2. Materials and Methods

The samples were fabricated on a three-axis multi-beam electron beam additive manufacturing tool in a vacuum environment on a cooled AlMg₅ aluminum alloy substrate. Model products were fabricated in the form of thin walls 8 mm thick, 80 mm high, and 120 mm long by linearly moving the coordinate table along one of the axes, layer by layer. The electron gun and wire feeders were static. ER4043 (“MetPromStar”, Moscow, Russia) and Udimet-500 (ESAB, North Bethesda, MD, USA) welding wires with a diameter of 1.2 mm were used as filaments. A Niton XL3t 980 GOLDD (Thermo Fisher Scientific, Waltham, MA, USA) X-ray fluorescence analyzer was used to control the chemical composition of the wires and the resulting model products (

Table 1. Results of X-ray fluorescence analysis, filaments used, and samples obtained.

Material	Elements, wt. %
	Al	Mn	Fe	Zn	Cr	Co	Mo	Ti	Si	Zr	Ni	V
ER4043 (AlSi5)	bal.	0.032	0.09	0.07	-	-	-	0.01	5.1	-	-	0.021
Udimet-500	1.6	0.1	0.4	0.04	17.3	13.2	4.3	2.7	0.3	0.04	bal.	-
Al–5% Ni	82.18	-	0.127	-	1.88	1.33	-	0.324	7.36	-	6.31	0.035
Al-10%Ni	66.53	-	1.08	-	5.16	3.44	-	0.654	5.35±	-	16.29	0.06

). In addition to these components, the Udimet-500 alloy contains up to 0.1% carbon.

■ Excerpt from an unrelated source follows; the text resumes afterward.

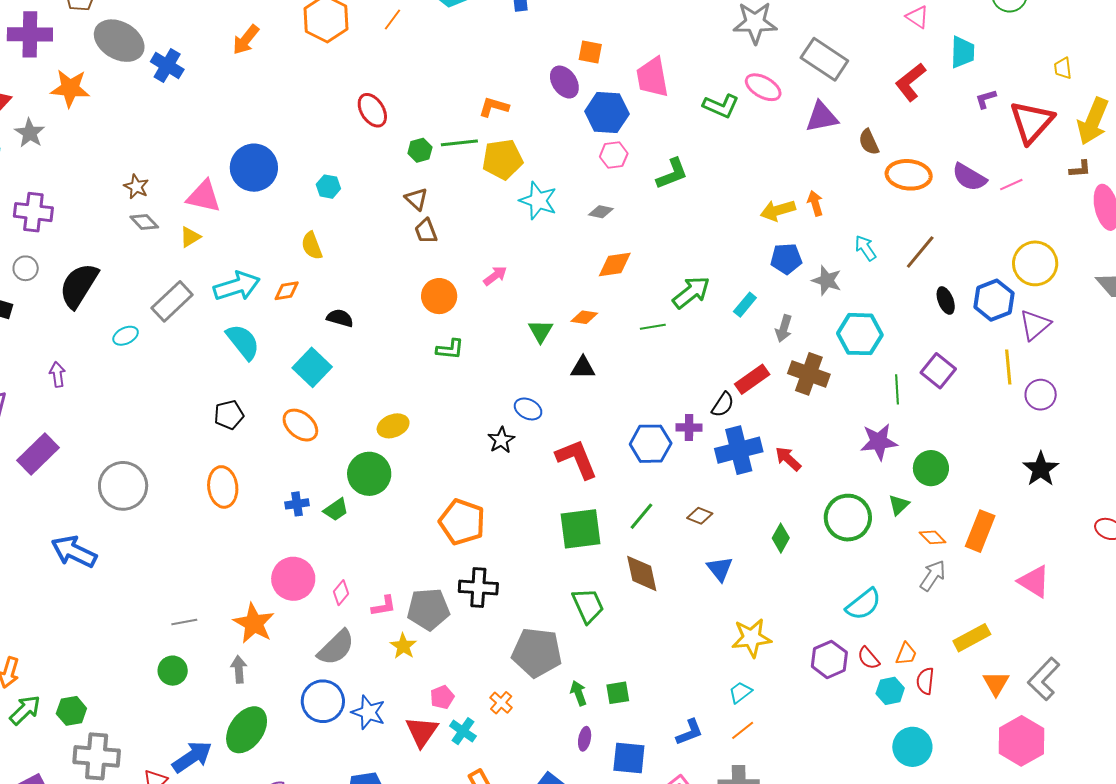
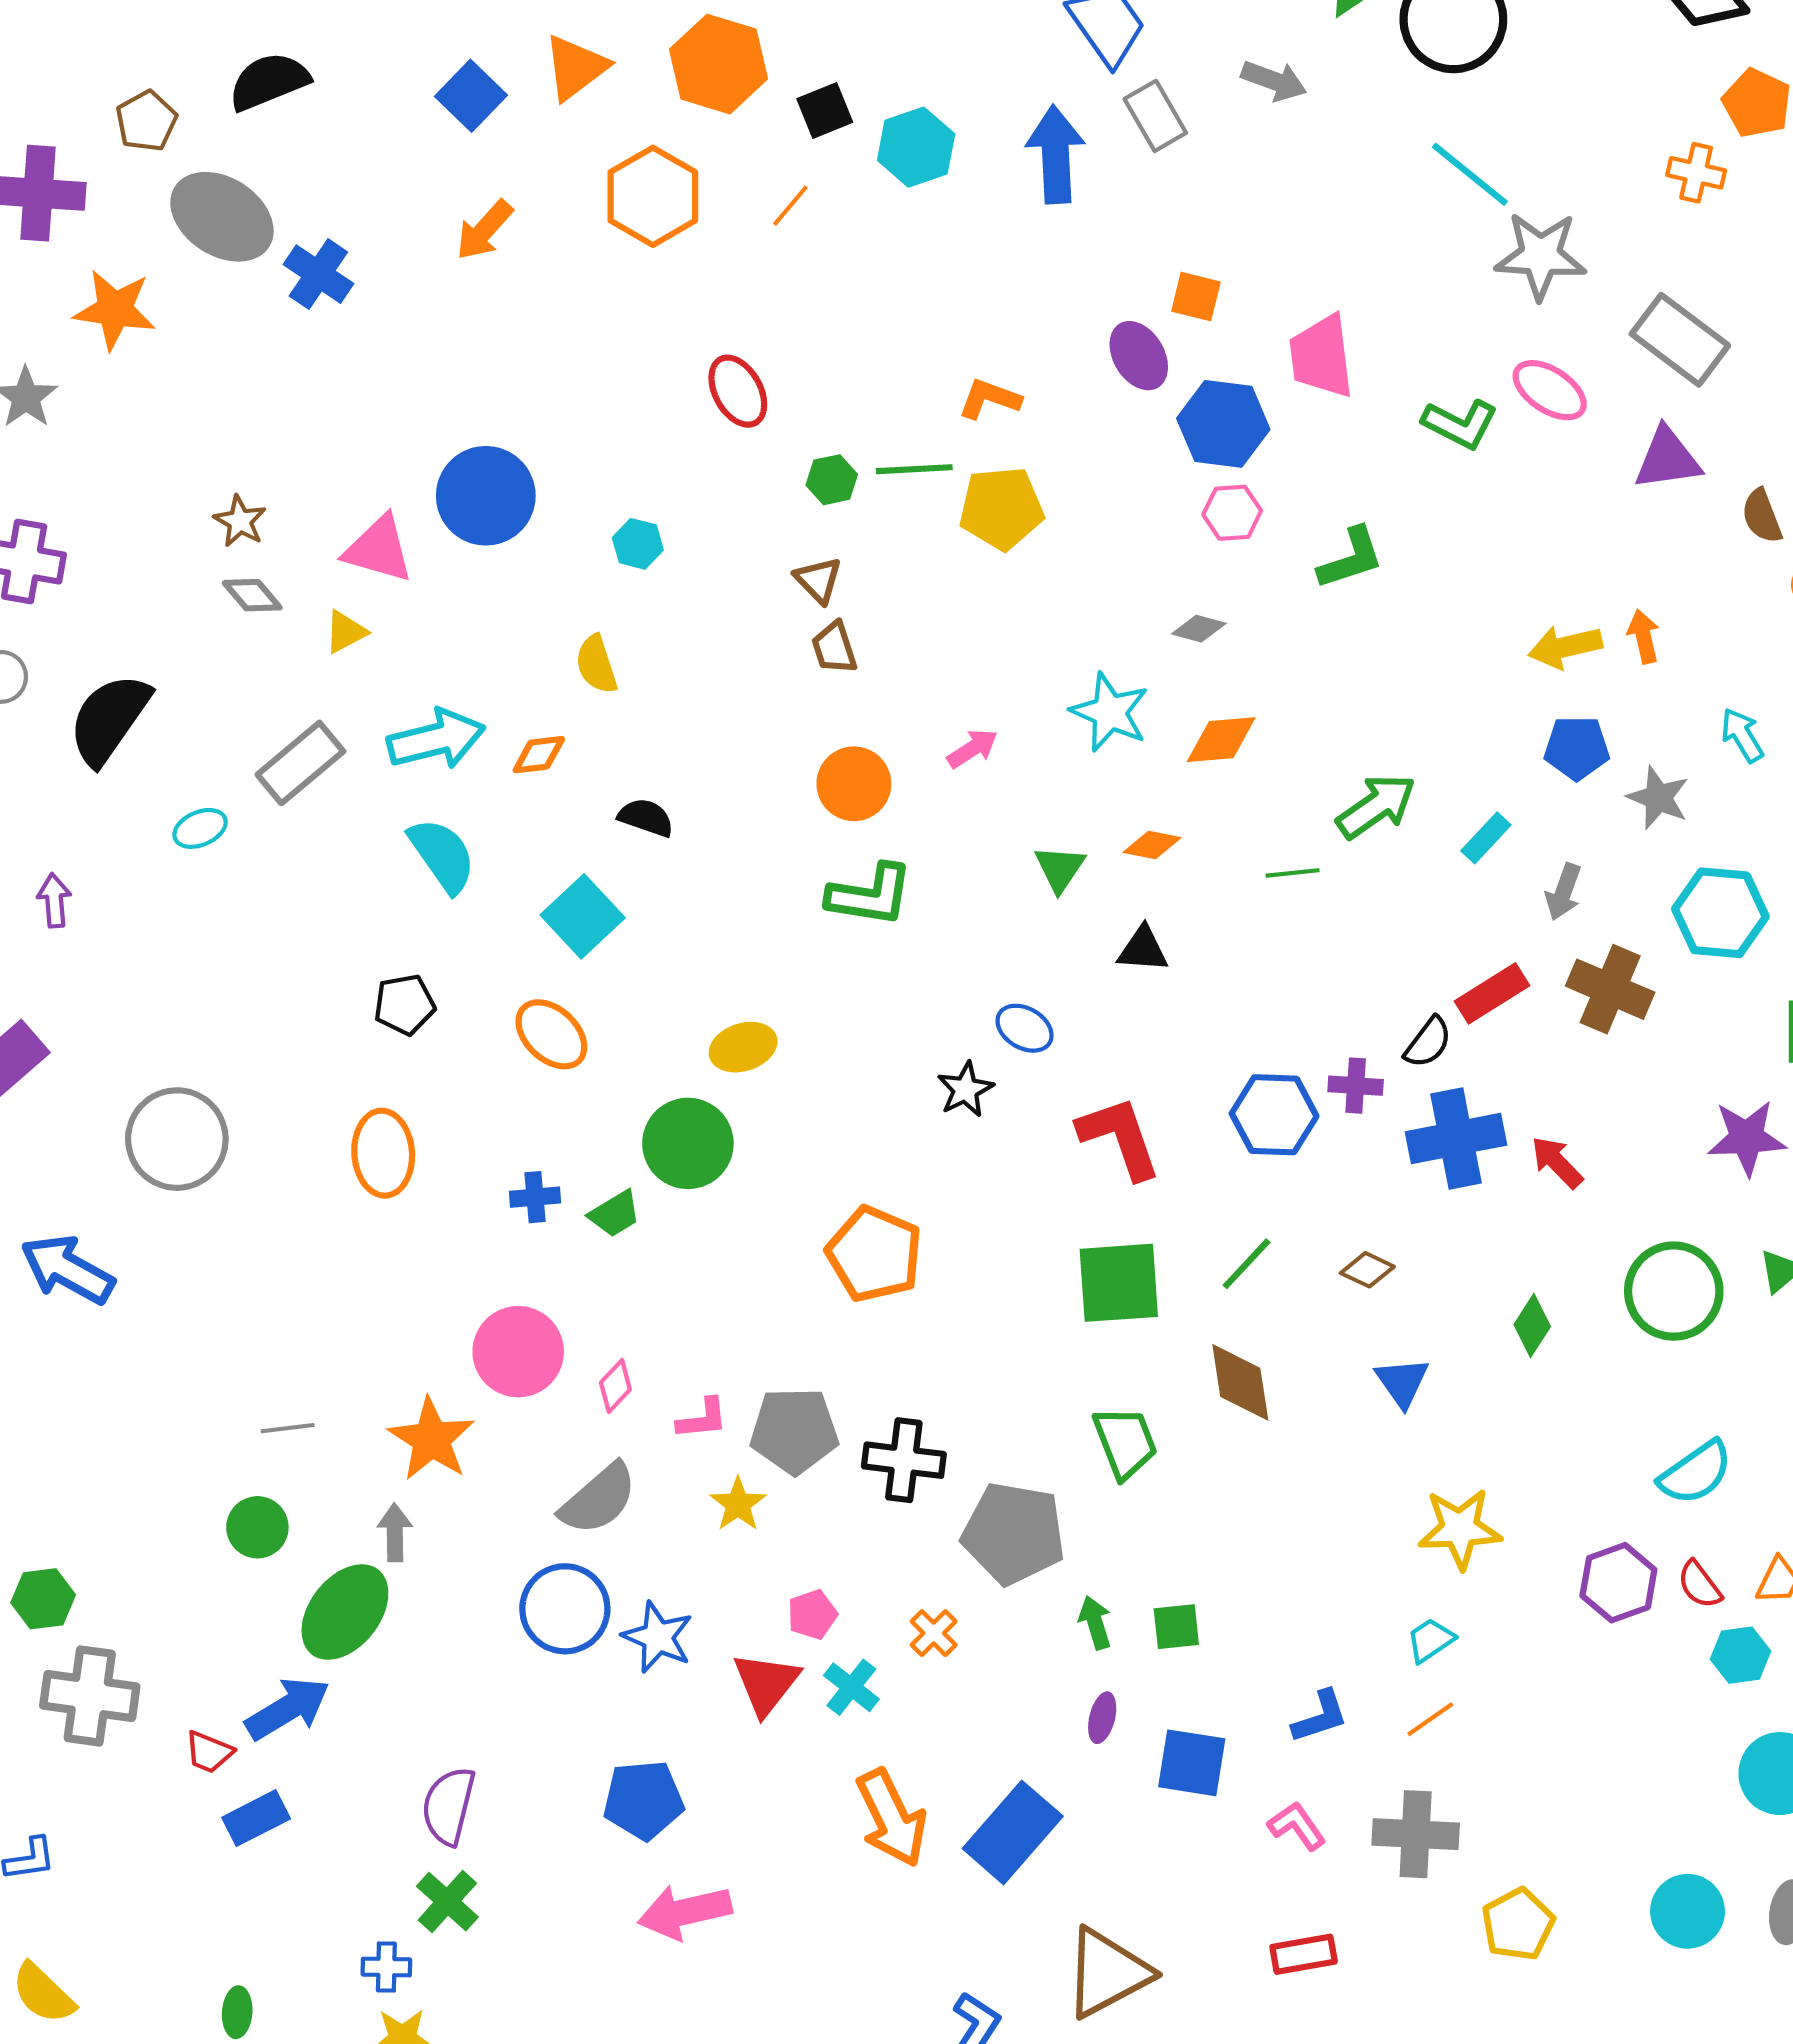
cyan star: (538, 201) -> (1110, 712), moved
green L-shape: (450, 349) -> (870, 895), size x1.5
black cross: (478, 588) -> (904, 1460), moved
green ellipse: (247, 730) -> (345, 1612), moved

Printing was performed according to the scheme shown in Figure 1. Pattern 1 was formed on the surface of the AA5056 alloy substrate 2 by feeding filaments 4 through nozzles 3 into the printing zone. The filaments 4 were melted by an electron beam 5 supplied from an electron gun 6 through a magnetic focusing system 7. As a result, a melt bath 8 was formed in the printing zone.

The pattern was formed layer by layer. The wire feed was not controlled during the printing process. Initially, the feed was adjusted based on achieving a volume concentration of the injected nickel alloy of 5 and 10 vol% of the composite volume. The comparison of the structure and properties of the composite materials was carried out with a pure AlSi5 alloy printed using the method of electron beam additive technology. This scheme was previously used for the preparation of multicomponent metal-matrix composites based on aluminum-manganese bronze with the introduction of nickel superalloys [48,49].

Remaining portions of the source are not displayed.